= Earl of Darlington =

Title in British Peerage (created 1722, 1754)

Earl of Darlington is a title that has been created twice, each time in the Peerage of Great Britain. Baroness von Kielmansegg, half-sister of King George I, was made countess of Darlington in 1722. This creation was for life only, and so the title expired on her death in 1725.

The second creation came in 1754 in favour of Henry Vane, 3rd Baron Barnard, who became the first Earl of Darlington.
- Henry Vane, 1st Earl of Darlington (c. 1705–1758)
- Henry Vane, 2nd Earl of Darlington (1726–1792)
- William Harry Vane, 3rd Earl of Darlington (1766–1842)
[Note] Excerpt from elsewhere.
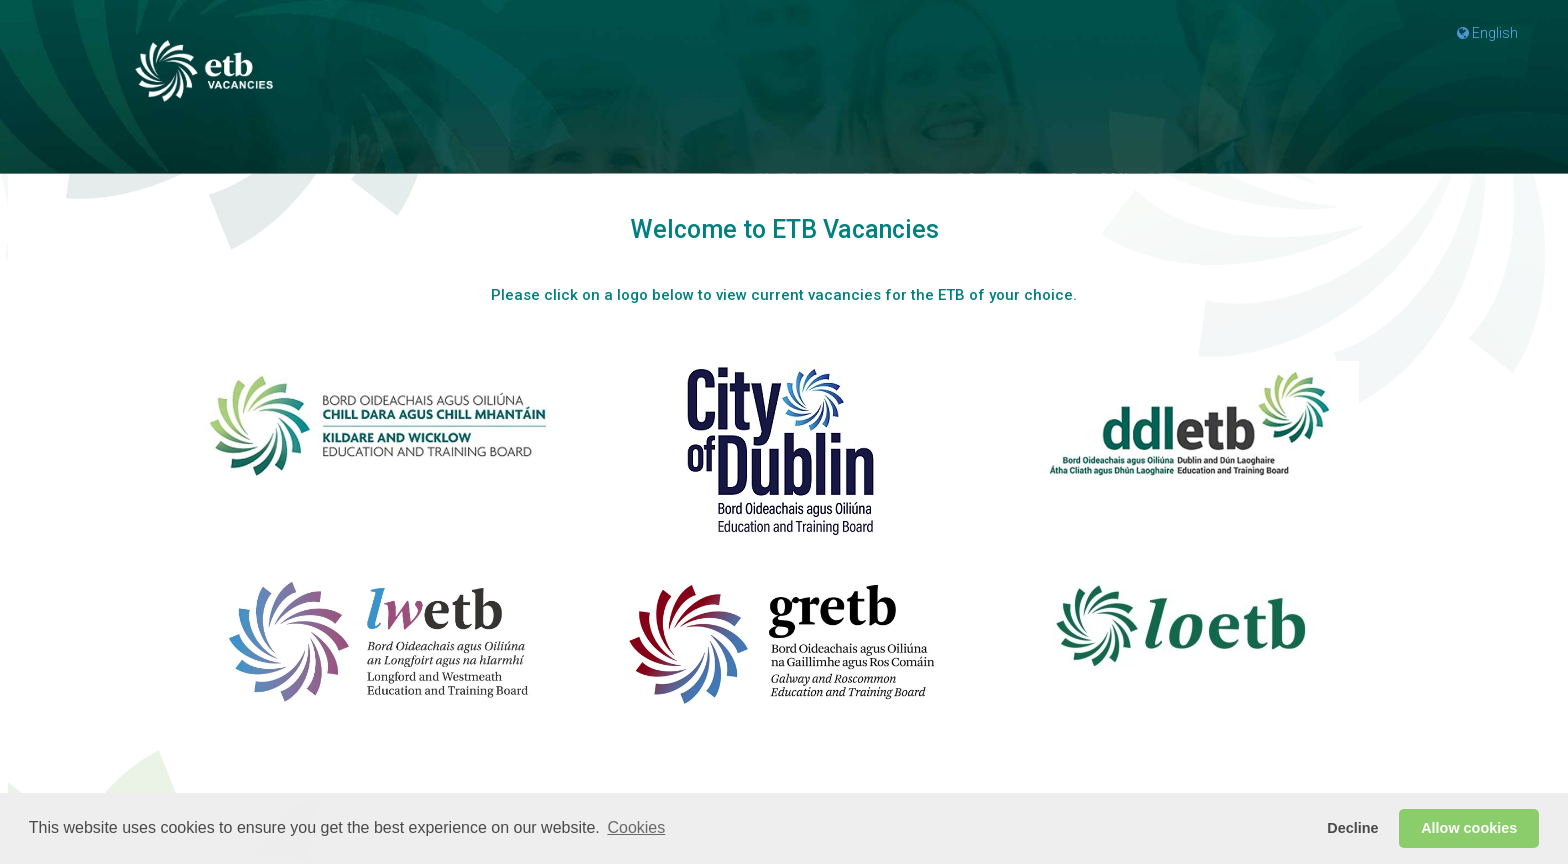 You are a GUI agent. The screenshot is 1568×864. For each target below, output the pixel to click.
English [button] (1487, 33)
In 1827 Lord Darlington was created Marquess of Cleveland and in 1833 Duke of Cleveland.
- William Harry Vane, 1st Duke of Cleveland (1766–1842)
- Henry Vane, 2nd Duke of Cleveland (1788–1864)
- William John Frederick Vane, 3rd Duke of Cleveland (1792–1864)
- Harry George Powlett, 4th Duke of Cleveland (1803–1891)

==In fiction==
The Earl of Darlington was a character in Kazuo Ishiguro's novel The Remains of the Day. The novel was adapted into a 1993 film by Merchant Ivory Productions starring Anthony Hopkins as Stevens and Emma Thompson as Miss Kenton. Lord Darlington was played by James Fox.